# Should I buy a used Epik Empire sub?



## l300lover (Sep 22, 2011)

I have a chance to buy an Epik Empire sub. It would cost me about $700 used. Is that too much for this sub? And what would I do if the amp or a driver went bad?


----------



## theJman (Mar 3, 2012)

l300lover said:


> I have a chance to buy an Epik Empire sub. It would cost me about $700 used. Is that too much for this sub? And what would I do if the amp or a driver went bad?
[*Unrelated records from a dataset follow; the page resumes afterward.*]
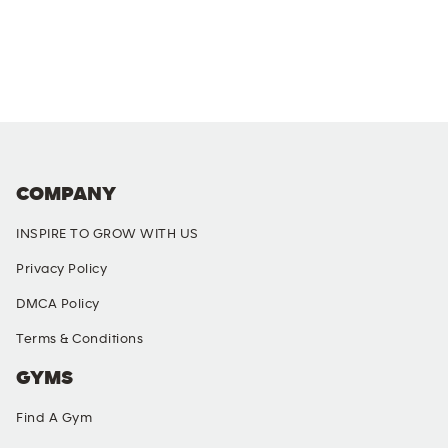
COMPANY
INSPIRE TO GROW WITH US
Privacy Policy
DMCA Policy
Terms & Conditions
GYMS
Find A Gym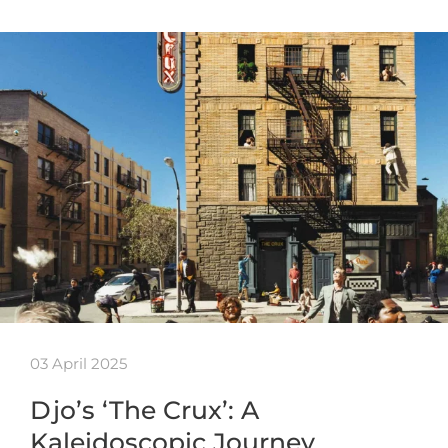
03 April 2025
Djo’s ‘The Crux’: A
Kaleidoscopic Journey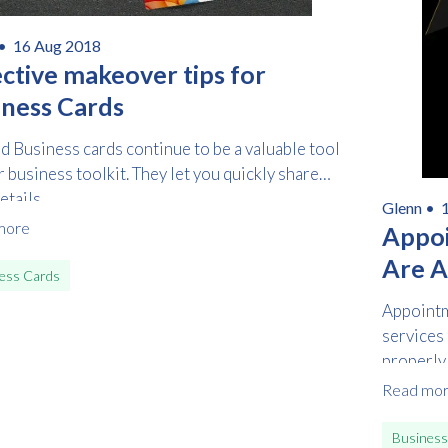
 •
16 Aug 2018
ective makeover tips for
iness Cards
d Business cards continue to be a valuable tool
r business toolkit. They let you quickly share
tails...
Glenn •
1
more
Free download
Appoi
Are 
ess Cards
Please provide your details to proceed with the download.
Appointm
Name
*
services
properly,
Read mo
Email
*
Business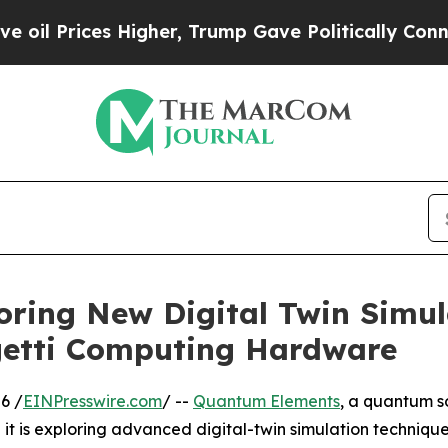
Prices Higher, Trump Gave Politically Connected
ring New Digital Twin Simul
igetti Computing Hardware
6 /
EINPresswire.com
/ --
Quantum Elements
, a quantum s
t is exploring advanced digital-twin simulation technique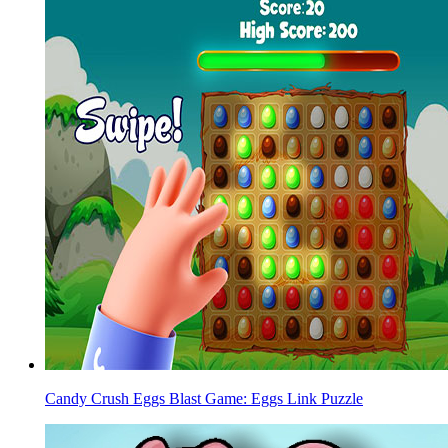
Candy Crush Eggs Blast Game: Eggs Link Puzzle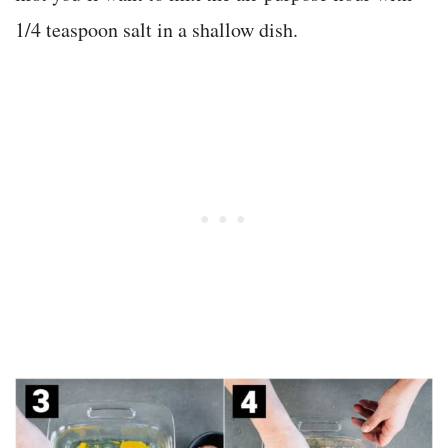
1/4 teaspoon salt in a shallow dish.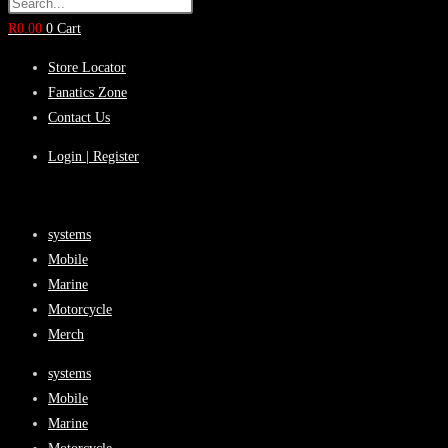
R
0.00
0
Cart
Store Locator
Fanatics Zone
Contact Us
Login | Register
systems
Mobile
Marine
Motorcycle
Merch
systems
Mobile
Marine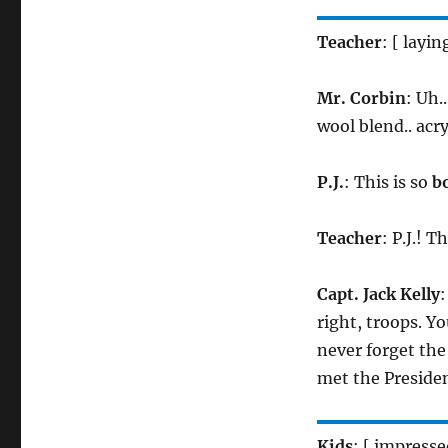
Teacher
: [ layin
Mr. Corbin
: Uh.
wool blend.. acryl
P.J.
: This is so
b
Teacher
: P.J.! T
Capt. Jack Kelly
:
right, troops. Yo
never forget the
met the Preside
Kids
: [ impress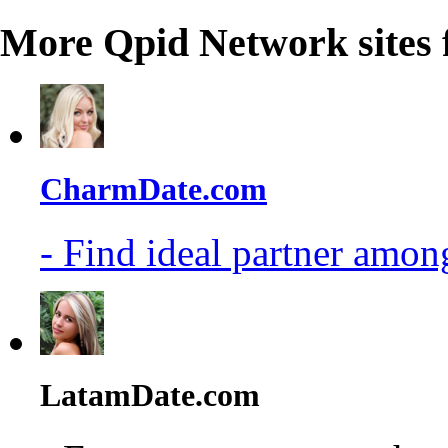
More Qpid Network sites 
CharmDate.com
- Find ideal partner among
LatamDate.com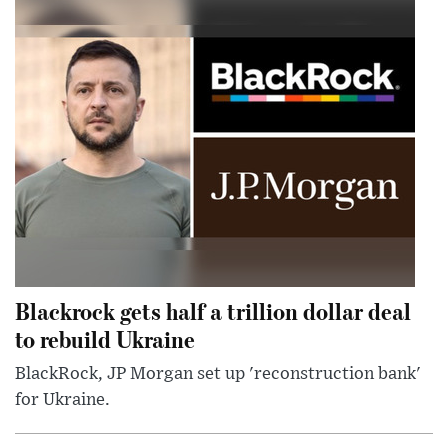
Blackrock gets half a trillion dollar deal
to rebuild Ukraine
BlackRock, JP Morgan set up 'reconstruction bank'
for Ukraine.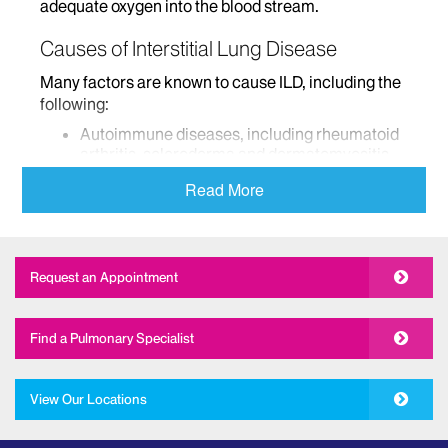
adequate oxygen into the blood stream.
Causes of Interstitial Lung Disease
Many factors are known to cause ILD, including the
following:
Autoimmune diseases, including rheumatoid
arthritis, scleroderma and dermatomyositis
Certain medications, including sulfonamides,
Read More
nitrofurantoin, bleomycin, and methotrexate
Exposure to environmental hazards, including
coal dust, asbestos, silica dust, and cotton
dust
Request an Appointment
Chronic exposure to organic substances such
as bird droppings or molds
Find a Pulmonary Specialist
Radiation therapy that is delivered to the
chest
Genetic factors or predisposition
View Our Locations
For cases in which the cause of ILD is unknown, the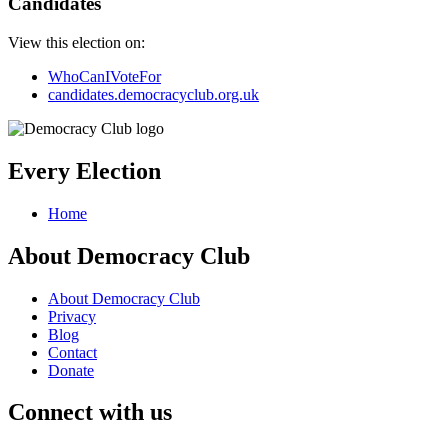
Candidates
View this election on:
WhoCanIVoteFor
candidates.democracyclub.org.uk
Every Election
Home
About Democracy Club
About Democracy Club
Privacy
Blog
Contact
Donate
Connect with us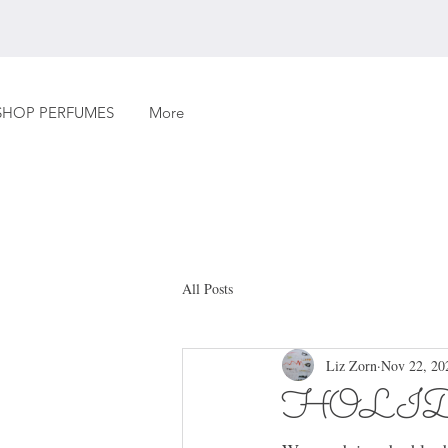
SHOP PERFUMES
More
All Posts
Liz Zorn
Nov 22, 20
HOLI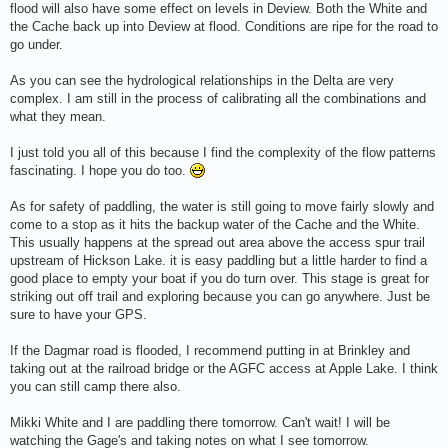
flood will also have some effect on levels in Deview. Both the White and
the Cache back up into Deview at flood. Conditions are ripe for the road to
go under.
As you can see the hydrological relationships in the Delta are very
complex. I am still in the process of calibrating all the combinations and
what they mean.
I just told you all of this because I find the complexity of the flow patterns
fascinating. I hope you do too.
As for safety of paddling, the water is still going to move fairly slowly and
come to a stop as it hits the backup water of the Cache and the White.
This usually happens at the spread out area above the access spur trail
upstream of Hickson Lake. it is easy paddling but a little harder to find a
good place to empty your boat if you do turn over. This stage is great for
striking out off trail and exploring because you can go anywhere. Just be
sure to have your GPS.
If the Dagmar road is flooded, I recommend putting in at Brinkley and
taking out at the railroad bridge or the AGFC access at Apple Lake. I think
you can still camp there also.
Mikki White and I are paddling there tomorrow. Can't wait! I will be
watching the Gage's and taking notes on what I see tomorrow.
Way too much. With the company out of business, and the fact their amps are suspect, $250-$300 is perhaps all it's worth. And that would be for a relatively new one.


----------



## l300lover (Sep 22, 2011)

Would this earthquake sub match up against an SVS pb12 pluis?
http://www.amazon.com/Earthquake-So...ef=dp_return_2?ie=UTF8&n=172282&s=electronics


----------



## theJman (Mar 3, 2012)

l300lover said:


> Would this earthquake sub match up against an SVS pb12 pluis?
> http://www.amazon.com/Earthquake-So...ef=dp_return_2?ie=UTF8&n=172282&s=electronics


Earthquake is a small niche player, and they adamantly refuse to submit units for review, so it might be difficult to find much first hand knowledge of their products. If there are any owners at HTS perhaps one of them will response and provide some insight.


----------



## BeeMan458 (Nov 25, 2012)

How much bass are you expecting out of your subwoofer system?

...


----------



## zieglj01 (Jun 20, 2011)

Geraldo29 said:


> I have BIC America F12 12-Inch 475-Watt Front Firing Powered Subwoofer, I really enjoy listening to music.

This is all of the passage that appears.